— To do —
Each record needs to be transcribed word for word, though without its pictures.

— Records for the exercise —
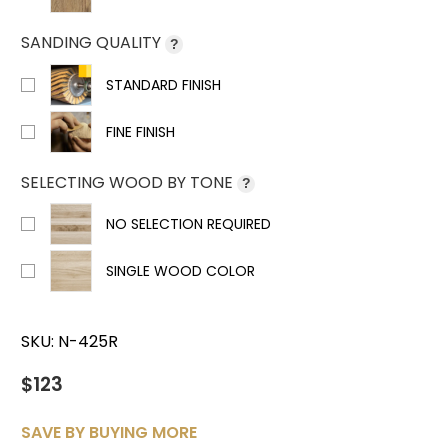
SANDING QUALITY
?
STANDARD FINISH
FINE FINISH
SELECTING WOOD BY TONE
?
NO SELECTION REQUIRED
SINGLE WOOD COLOR
SKU:
N-425R
$123
SAVE BY BUYING MORE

— Response to the task —
SANDING QUALITY
?
STANDARD FINISH
FINE FINISH
SELECTING WOOD BY TONE
?
NO SELECTION REQUIRED
SINGLE WOOD COLOR
SKU:
N-425R
$123
SAVE BY BUYING MORE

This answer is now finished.